Times multidisciplinares
É aí que entra a equipe multidisciplinar. Fazendo uma analogia às situações de M&A, buscamos com diversos profissionais as soluções para cada etapa dessa transformação. Percebemos, por exemplo, que não há ninguém melhor que um oncologista para ensinar a lidar com tratamentos em que não existe uma certeza de sucesso. O paciente com câncer vive um dia de cada vez e precisa se manter motivado em dar continuidade aos procedimentos. É dessa mesma forma que um funcionário estabelece sua rotina quando seu posto de trabalho está em risco.
Percebemos que um terapeuta de casais pode contribuir para minimizar os efeitos de uma possível separação, um médico de UTI tem muito a falar sobre “ressuscitar” uma marca, e que um operador de voo aponta como a falha de comunicação pode ser fatal.
Durante esse exercício de busca e conhecimento dos processos, concluímos que temos que lidar com o assunto de forma humanizada, considerando o lado emocional das pessoas envolvidas. É essencial fazer essa imersão para garantir o bem-estar dos colaboradores, incentivando inclusive sua autonomia. Proporcionar treinamentos, eventos de motivação e integração faz parte desse ciclo. Afinal, fusões e aquisições lidam com, pelo menos, dois pontos de vista diferentes. São outros propósitos e valores, outra cultura. Precisamos enxergar a diversidade das organizações e, nesse momento, o profissional precisa se sentir acolhido e seguro, sabendo que independente de permanecer ou não na empresa, ele estará preparado para os novos desafios.
Mais proximidade
A troca entre líderes e colaboradores deve ser muito genuína. E não tem problema nenhum o gestor mostrar insegurança – afinal ele também enfrenta os mesmos receios. Mas ele precisa criar competências para passar por essa tormenta, pois há um medo de ser demitido e esse medo é real. Por essa razão, a comunicação honesta é tão importante. A partir dessa relação é que se dá início a todo o processo de transformação. Você então prepara as pessoas para o conjunto de crenças e valores de uma nova marca.

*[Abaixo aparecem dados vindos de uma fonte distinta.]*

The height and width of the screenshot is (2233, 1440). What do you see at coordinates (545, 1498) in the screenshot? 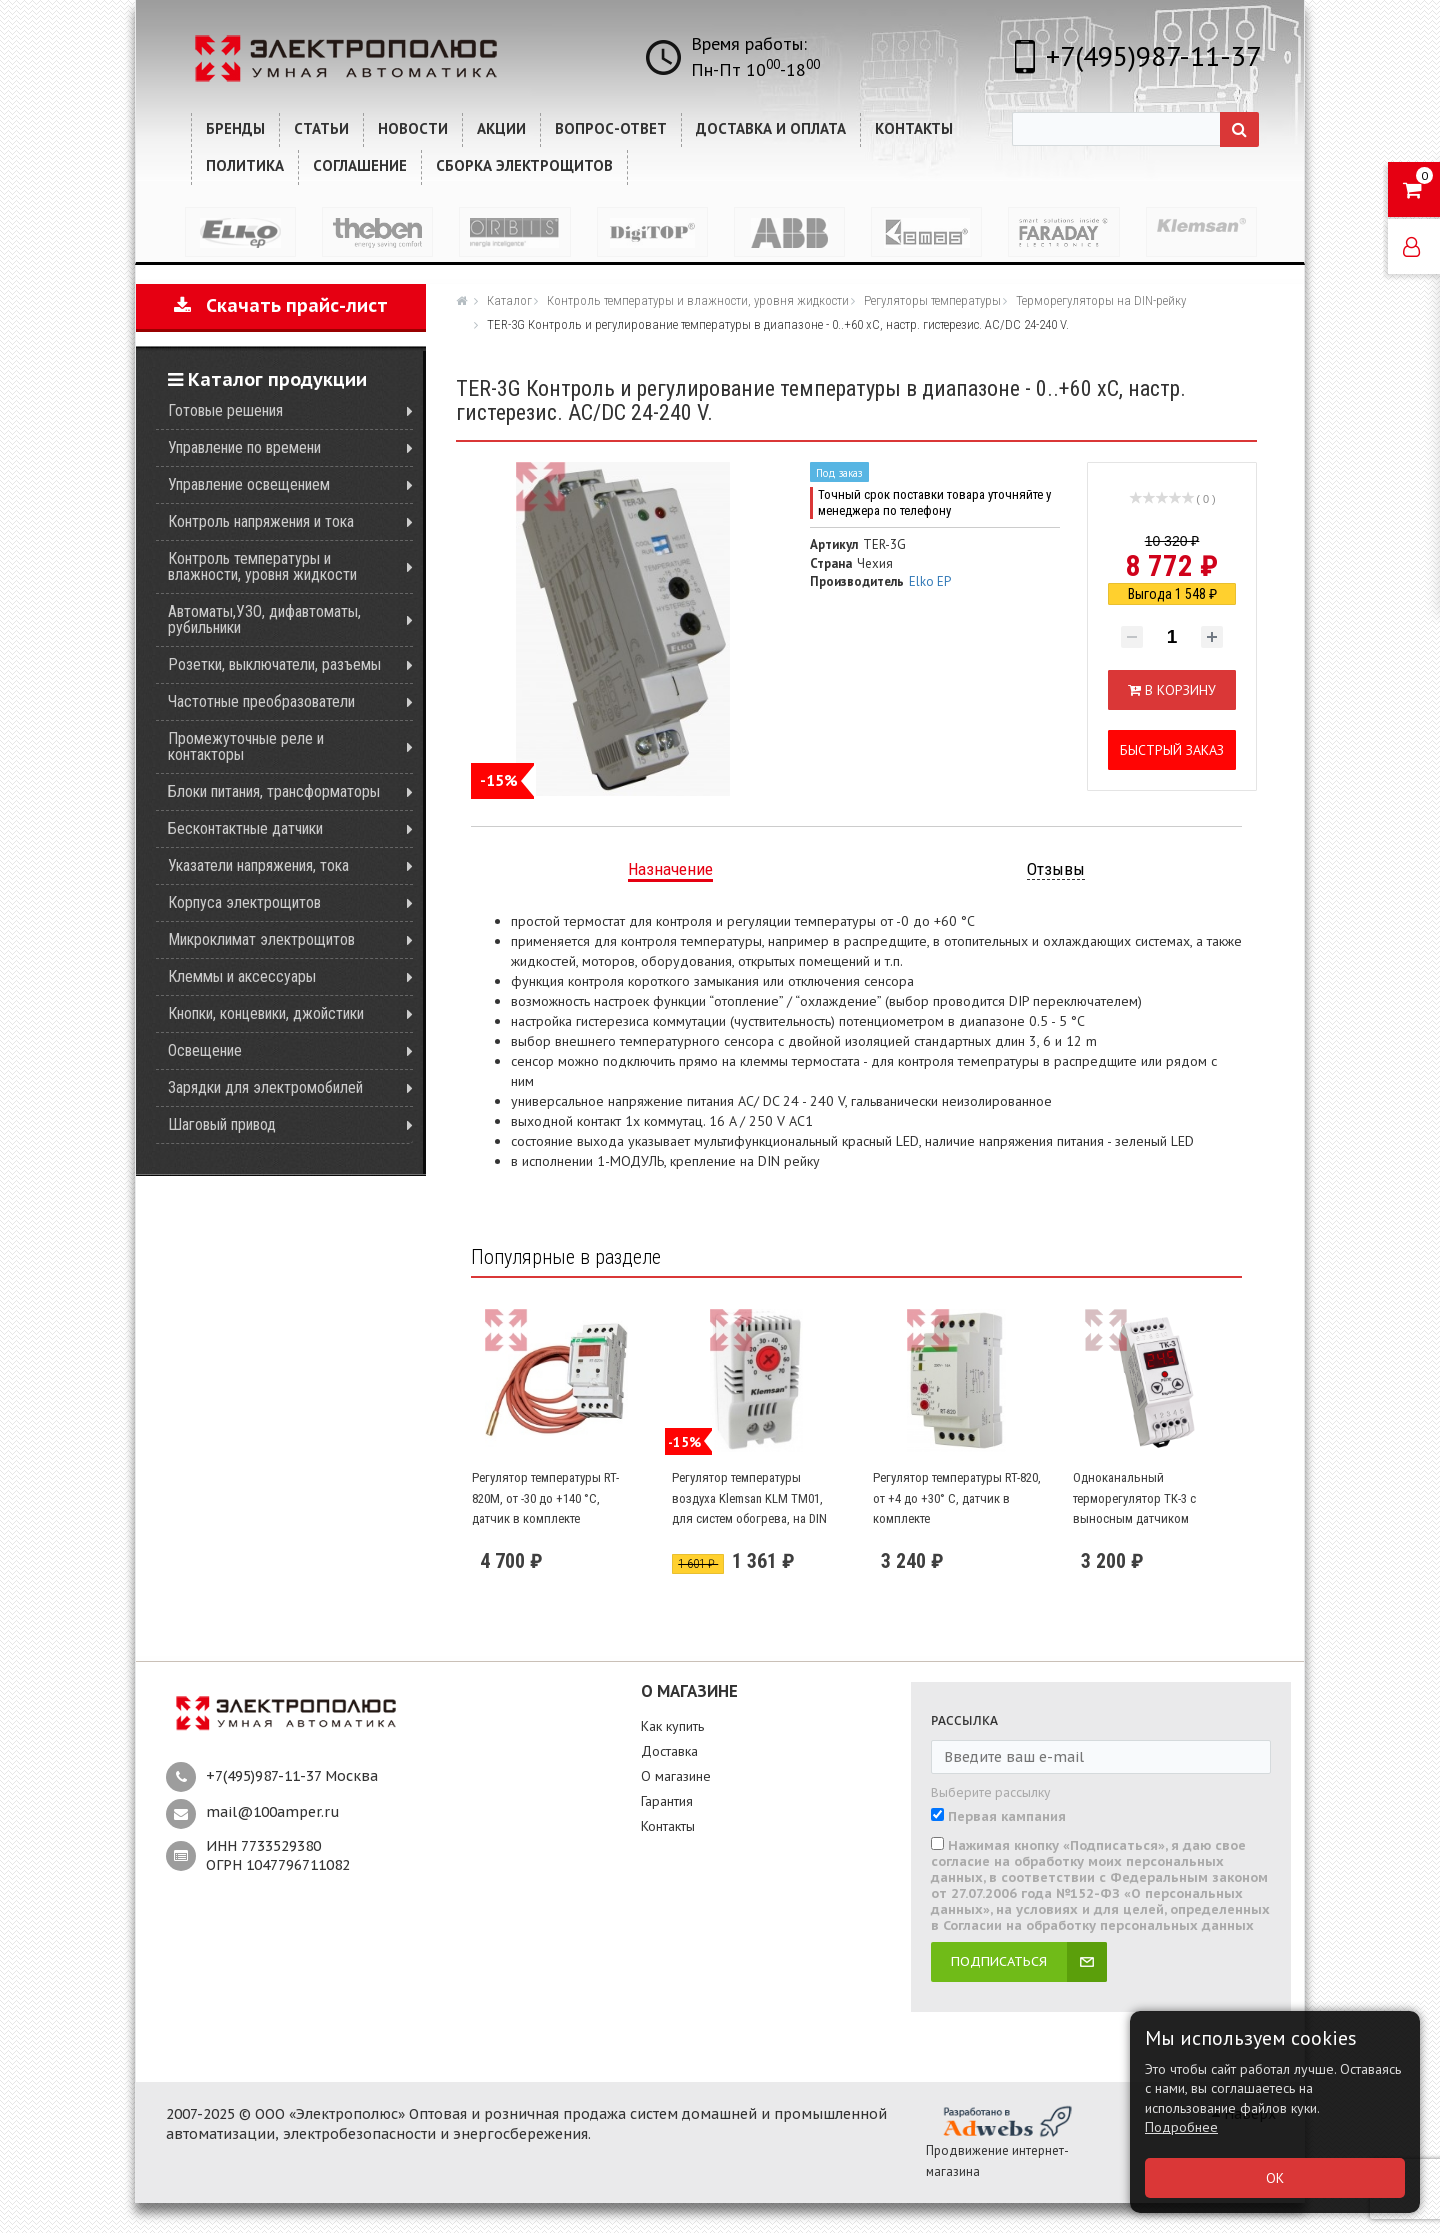 I see `Регулятор температуры RT-820М, от -30 до +140 °С, датчик в комплекте` at bounding box center [545, 1498].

A grande maioria das fusões e aquisições não atingem a sinergia pré-deal exatamente pela falta desse trabalho com seus times. Quem recebe o ‘comprado’ faz muito pouco esforço para absorver novas pessoas. É por isso que desde o anúncio de intenção de um M&A à concretização da operação, é essencial que seja feito o acompanhamento diário dos funcionários, fazendo com que eles se sintam valorizados e que saibam que compõem parte desse novo ecossistema.
No fim das contas, o trabalho da liderança é árduo e constante, mas ele pode se inspirar em estratégias certeiras, contando com a experiência de médicos, pilotos de avião, filósofos, paisagistas, mestres de kung fu, militares e etc., além do RH e consultorias que dão um norte para deixar o processo mais humanizado. Um ciclo de fusão e aquisição nunca é fácil, no entanto ele pode ser simplificado se tratado com atenção e dedicação em todas as etapas de seu processo.